The next step in optimising image quality in studies acquired at significantly reduced radiation dose is the ongoing development of advanced generations of iterative reconstruction such as Model-Based Iterative Reconstruction (MBIR), which is being developed by GE Healthcare. MBIR can incorporate a physical model of the CT system into the reconstruction process to characterize the data acquisition process, including noise, beam hardening, and scatter [39
]. MBIR offers the potential to further enhance image quality at even lower radiation doses than ASIR. However, due to limitations in computing power and reconstruction technology, model-based iterative approaches have not been practical for commercial CT scanners until recently, though studies refining this technology with the aim of introducing it into clinical practice are now in progress.
Despite emerging advanced reconstruction and processing techniques, it is imperative that dose reduction should also be achieved by optimizing basic acquisition parameters during the day to day practice of CT. Human errors in CT planning have recently been publically highlighted resulting in gross dose increases [40
]. These errors emphasize the importance of the role of the CT technologist in the careful planning and design of CT protocols that prioritize dose optimisation in day to day practice.

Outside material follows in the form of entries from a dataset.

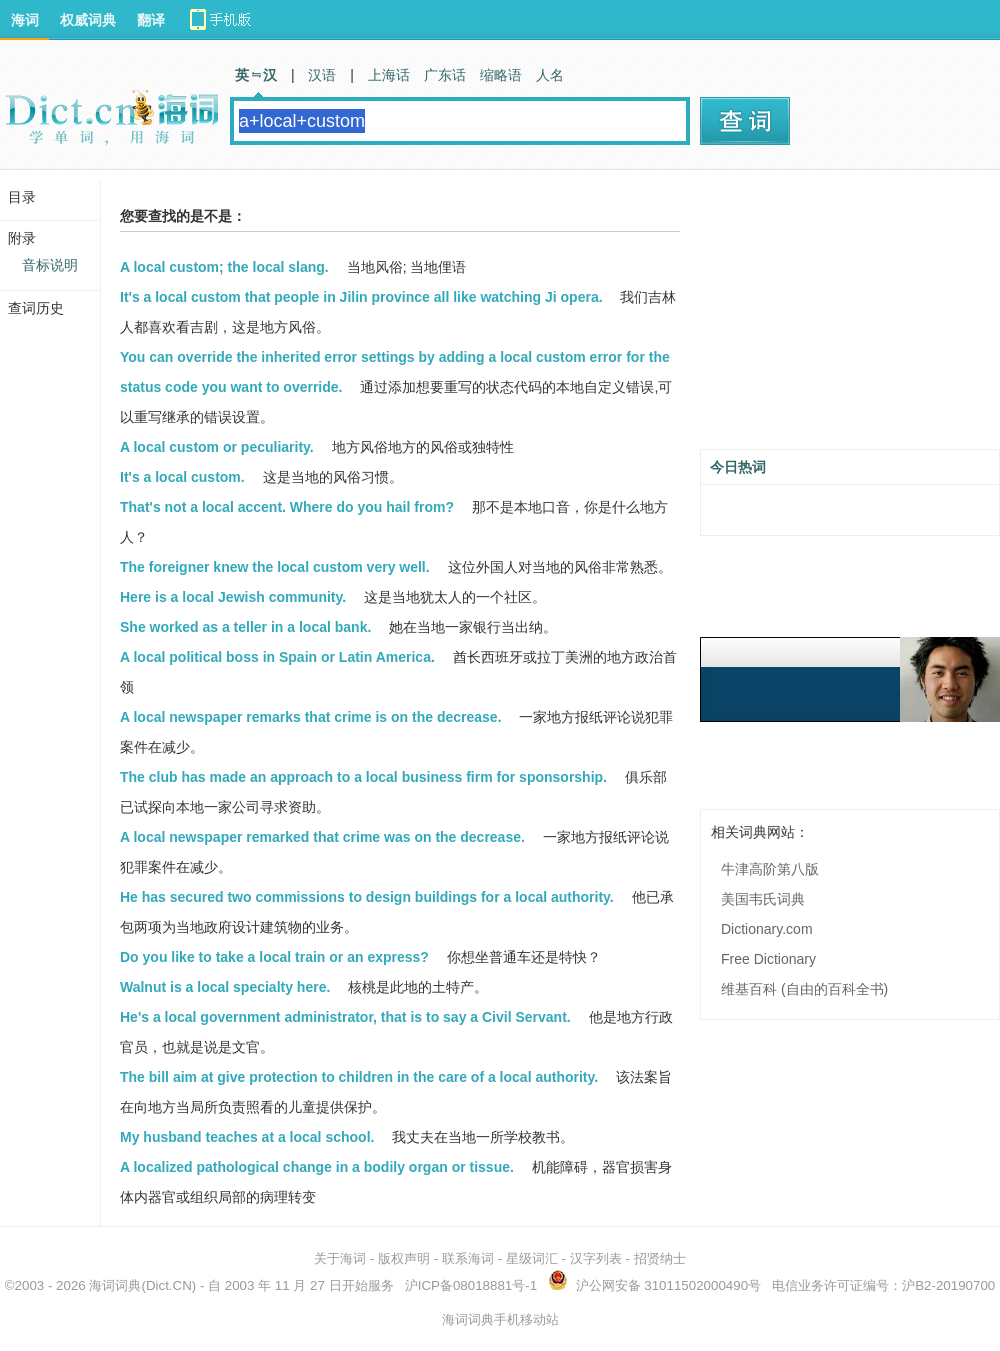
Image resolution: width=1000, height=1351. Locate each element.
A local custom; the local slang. (224, 267)
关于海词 (340, 1258)
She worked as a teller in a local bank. (245, 627)
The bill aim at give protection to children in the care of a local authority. (359, 1077)
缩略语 (501, 75)
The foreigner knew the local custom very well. (275, 567)
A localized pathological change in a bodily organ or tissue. (317, 1167)
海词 (25, 20)
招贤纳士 (660, 1258)
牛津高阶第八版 (770, 869)
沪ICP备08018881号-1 (471, 1285)
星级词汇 (532, 1258)
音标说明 (50, 265)
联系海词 (468, 1258)
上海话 (389, 75)
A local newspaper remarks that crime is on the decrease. (311, 717)
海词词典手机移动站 (500, 1319)
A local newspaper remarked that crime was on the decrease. (322, 837)
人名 (550, 75)
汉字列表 (596, 1258)
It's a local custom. (182, 477)
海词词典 (115, 1285)
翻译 (151, 20)
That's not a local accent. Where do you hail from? (287, 507)
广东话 (445, 75)
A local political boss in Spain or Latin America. (277, 657)
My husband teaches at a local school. (247, 1137)
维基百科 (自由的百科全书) (804, 989)
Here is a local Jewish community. (233, 597)
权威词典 (88, 20)
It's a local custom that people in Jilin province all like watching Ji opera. (361, 297)
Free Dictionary (768, 959)
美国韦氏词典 (763, 899)
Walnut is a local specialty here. (225, 987)
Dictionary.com (767, 929)
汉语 (322, 75)
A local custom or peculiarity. (217, 447)
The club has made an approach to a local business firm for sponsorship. (363, 777)
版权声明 (404, 1258)
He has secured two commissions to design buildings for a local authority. (367, 897)
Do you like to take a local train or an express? (274, 957)
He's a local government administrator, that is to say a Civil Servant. (345, 1017)
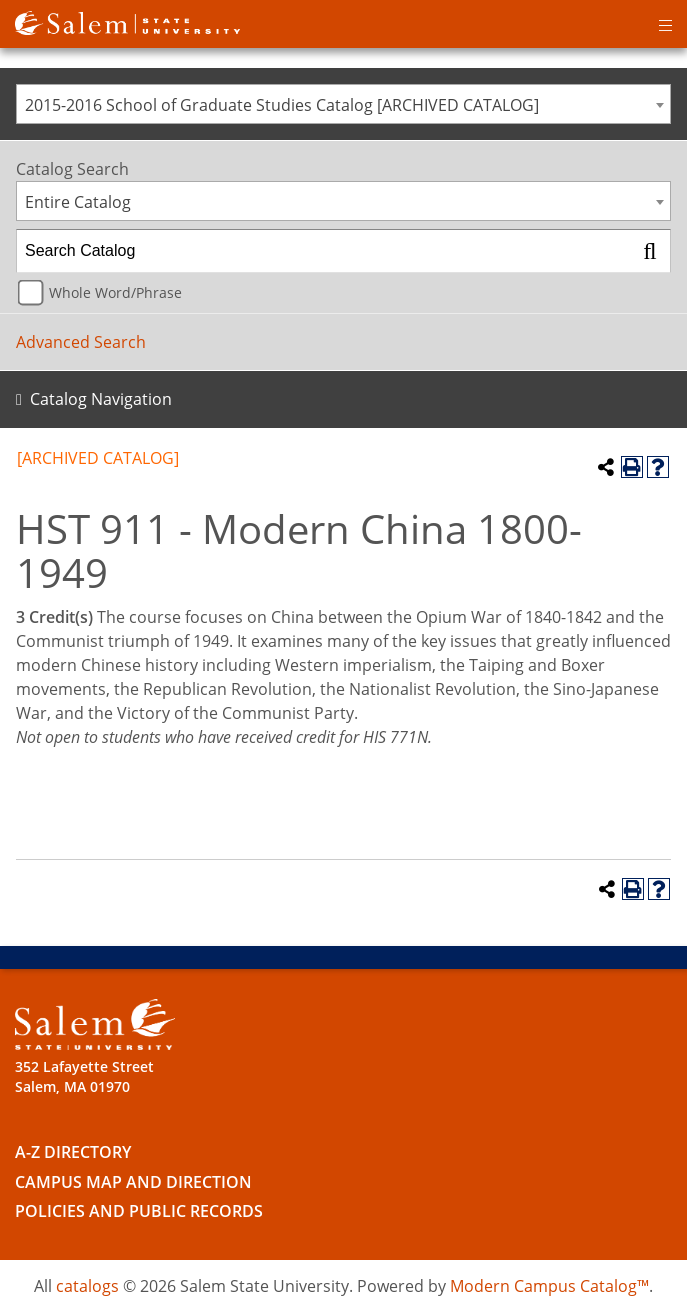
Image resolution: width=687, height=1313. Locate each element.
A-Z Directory (73, 1152)
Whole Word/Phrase (115, 292)
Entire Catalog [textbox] (78, 202)
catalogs (87, 1286)
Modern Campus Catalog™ (549, 1286)
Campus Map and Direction (133, 1182)
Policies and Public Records (139, 1211)
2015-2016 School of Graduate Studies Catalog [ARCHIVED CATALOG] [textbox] (282, 105)
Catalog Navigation (101, 399)
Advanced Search (81, 342)
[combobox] (343, 104)
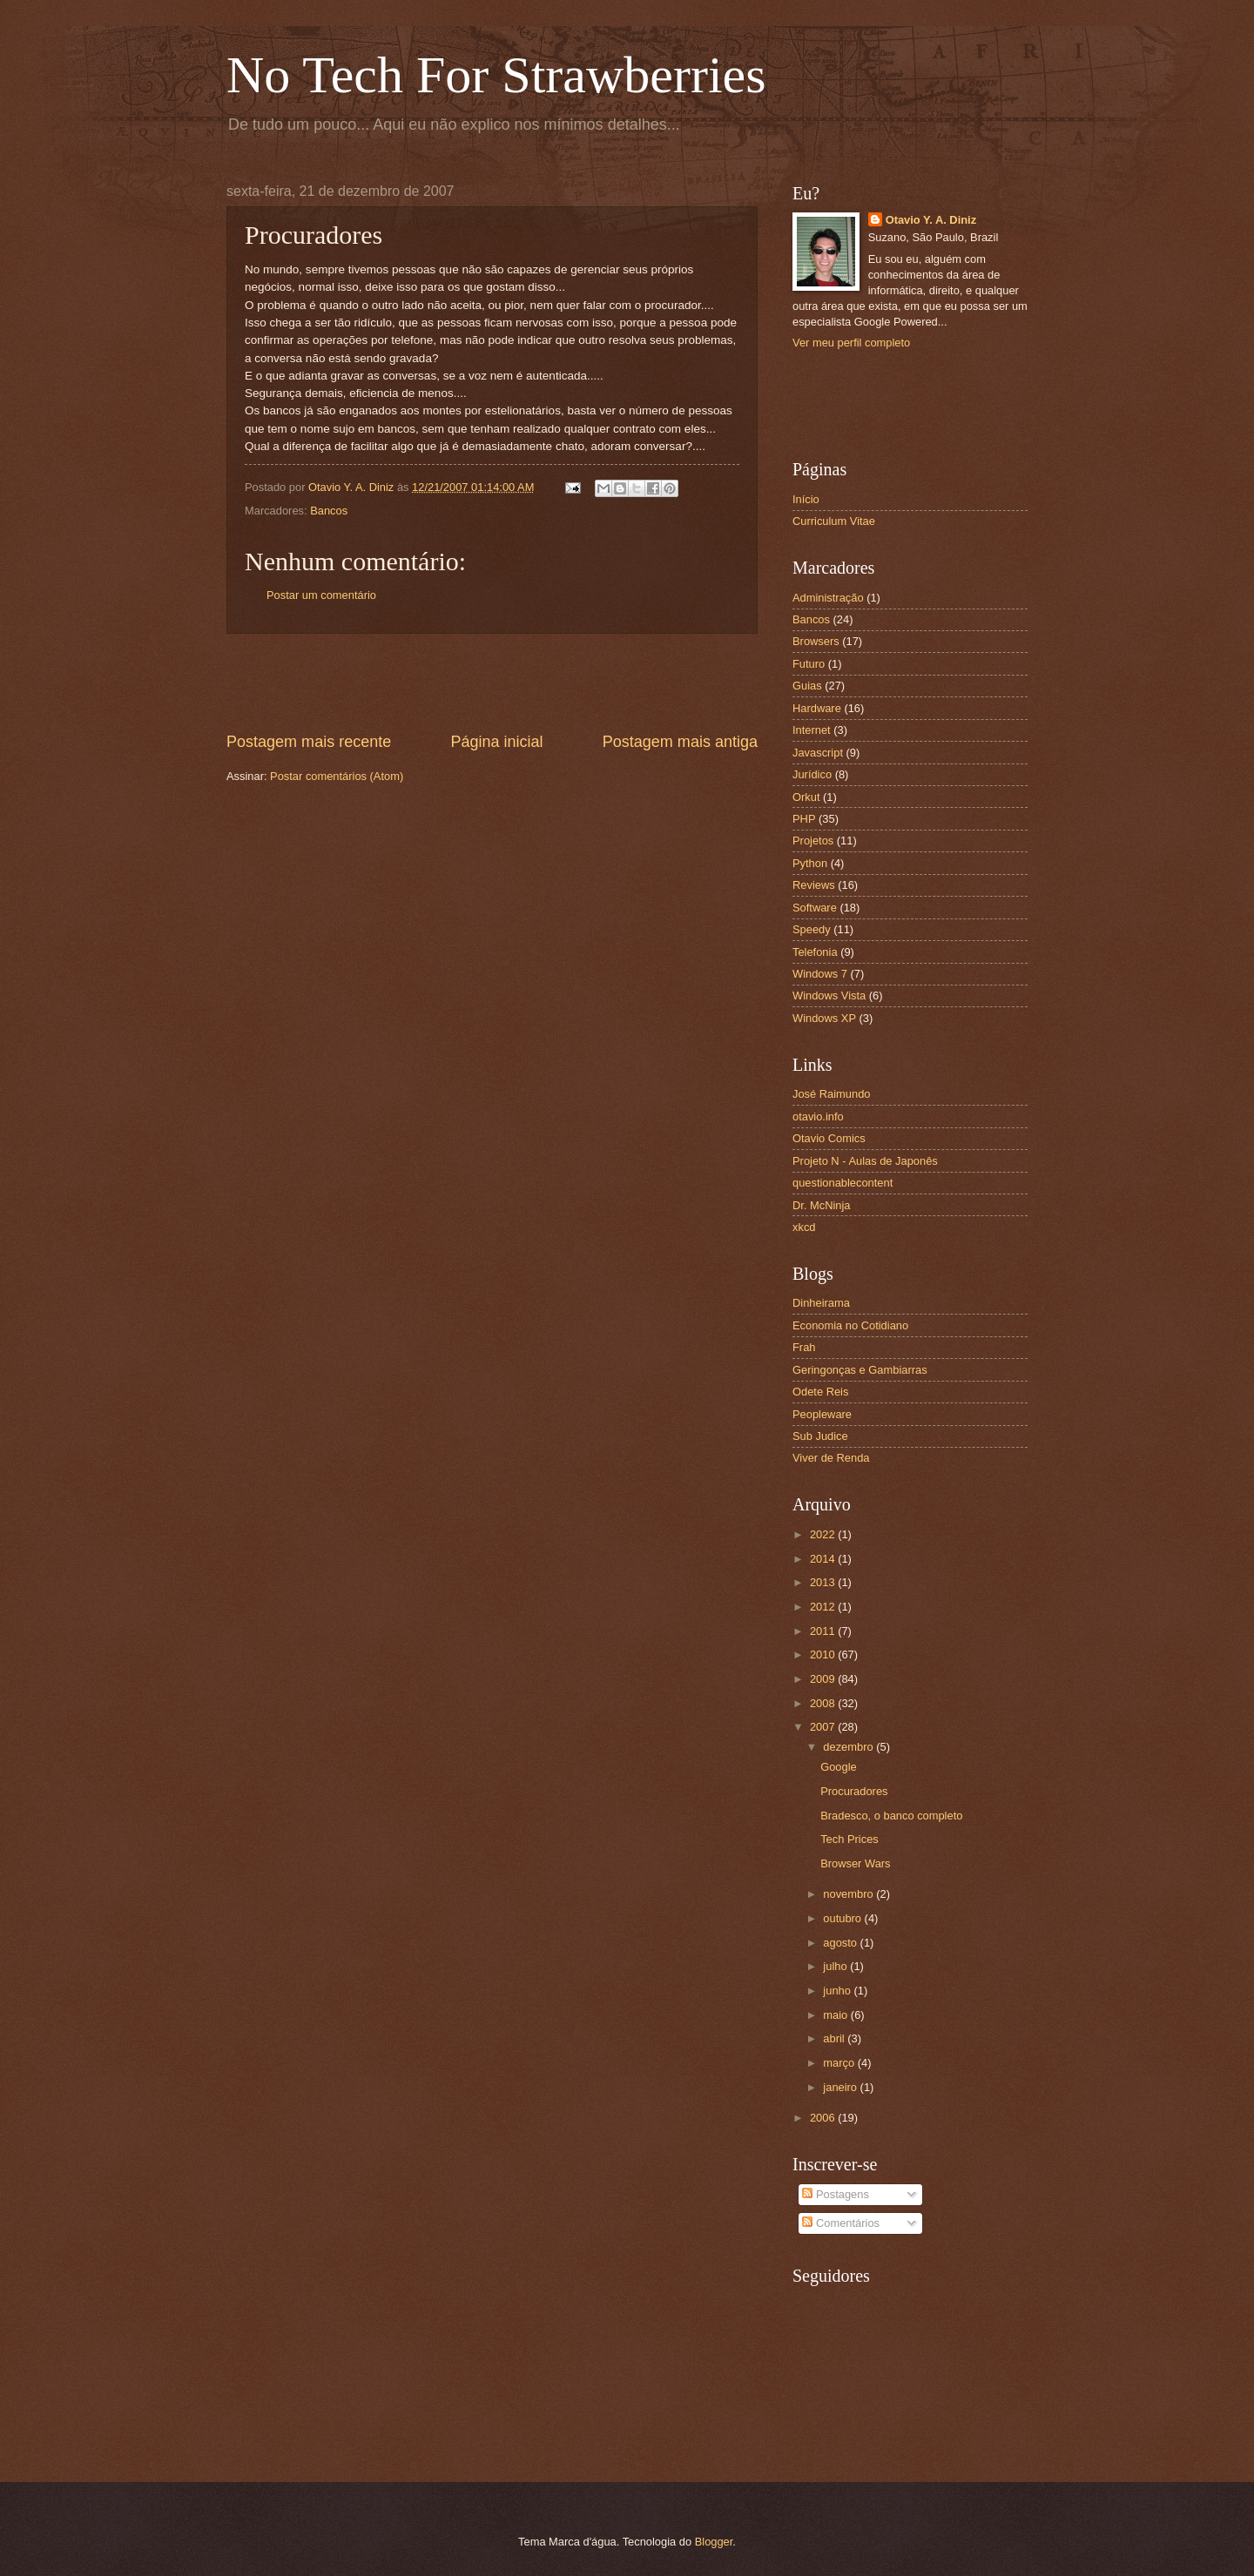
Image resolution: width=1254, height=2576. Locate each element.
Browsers (815, 641)
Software (814, 907)
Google (838, 1766)
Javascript (817, 752)
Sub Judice (820, 1436)
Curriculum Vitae (833, 521)
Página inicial (496, 741)
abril (835, 2038)
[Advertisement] (492, 682)
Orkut (805, 797)
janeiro (841, 2087)
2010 (824, 1654)
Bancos (328, 510)
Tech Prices (849, 1839)
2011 (824, 1631)
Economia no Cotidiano (850, 1325)
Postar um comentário (321, 595)
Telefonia (815, 951)
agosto (841, 1942)
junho (838, 1990)
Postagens (835, 2194)
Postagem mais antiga (680, 741)
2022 (824, 1534)
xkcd (803, 1227)
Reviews (813, 884)
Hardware (816, 708)
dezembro (849, 1746)
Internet (811, 729)
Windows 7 (819, 973)
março (840, 2062)
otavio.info (818, 1116)
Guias (807, 685)
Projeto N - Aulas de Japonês (865, 1160)
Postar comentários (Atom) (336, 776)
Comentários (841, 2223)
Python (809, 863)
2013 (824, 1582)
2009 (824, 1678)
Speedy (811, 929)
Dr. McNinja (821, 1205)
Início (805, 499)
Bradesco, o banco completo (891, 1815)
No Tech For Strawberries (496, 75)
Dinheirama (821, 1302)
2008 (824, 1703)
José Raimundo (831, 1093)
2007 (824, 1726)
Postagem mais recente (308, 741)
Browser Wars (855, 1863)
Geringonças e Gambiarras (859, 1369)
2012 (824, 1606)
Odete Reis (820, 1391)
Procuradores (853, 1791)
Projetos (812, 840)
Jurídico (812, 774)
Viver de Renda (831, 1457)
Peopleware (822, 1414)
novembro (849, 1893)
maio (836, 2014)
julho (836, 1966)
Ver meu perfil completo (851, 342)
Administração (828, 597)
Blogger (714, 2541)
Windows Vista (829, 995)
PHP (803, 818)
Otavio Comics (829, 1138)
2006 (824, 2117)
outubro (843, 1918)
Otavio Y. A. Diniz (931, 219)
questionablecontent (842, 1182)
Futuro (808, 663)
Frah (803, 1347)
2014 (824, 1558)
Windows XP (824, 1018)
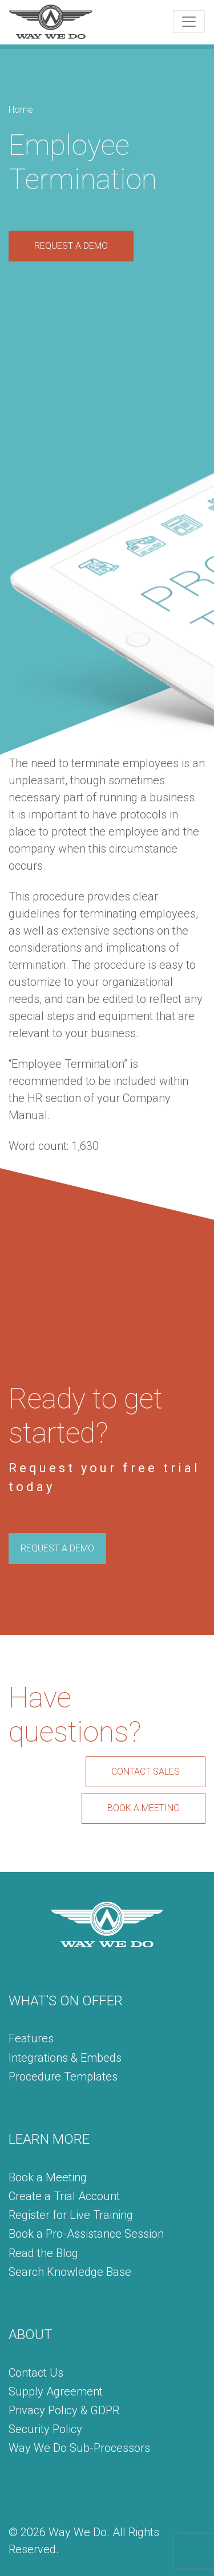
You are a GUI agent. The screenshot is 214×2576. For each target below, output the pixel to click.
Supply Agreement (56, 2391)
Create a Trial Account (64, 2196)
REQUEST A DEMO (71, 245)
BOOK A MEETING (143, 1808)
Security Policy (45, 2429)
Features (31, 2038)
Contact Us (36, 2373)
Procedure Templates (63, 2076)
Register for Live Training (71, 2215)
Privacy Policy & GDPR (64, 2410)
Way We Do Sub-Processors (79, 2448)
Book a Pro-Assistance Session (86, 2234)
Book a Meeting (48, 2177)
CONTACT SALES (145, 1771)
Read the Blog (43, 2253)
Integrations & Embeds (65, 2058)
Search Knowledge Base (70, 2272)
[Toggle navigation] (189, 21)
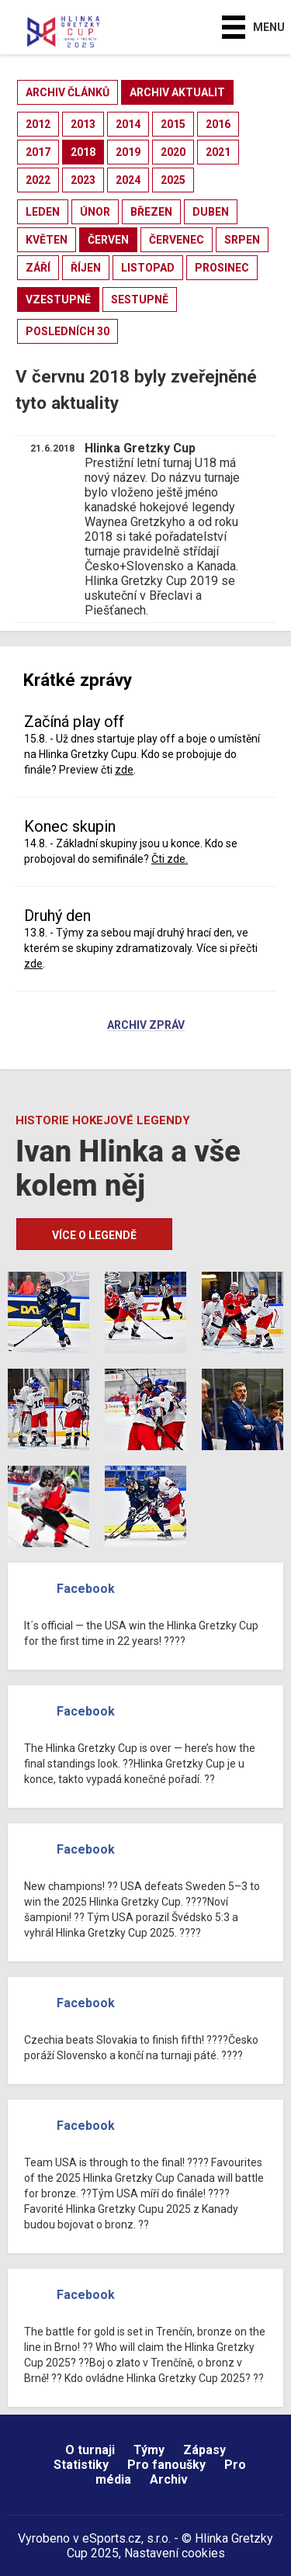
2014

As an example, scanning beyond the anatomical limits of the imaging examination in the context of CT of abdomen and pelvis has been demonstrated to be common practice, with 97% of cases having extra images above the diaphragm and 94% having extra images below the symphysis pubis in a published study [41
]. In the above study, the additional images added little in terms of extra diagnostic information but added significantly to the radiation dose imparted. This study therefore emphasises that the goal of radiation dose optimisation requires a multidisciplinary approach and radiologists, CT technologists, medical physicists, and referring physicians must be alerted to the fact that attention to detail, and fine adjustments in practise can have a major impact in this area.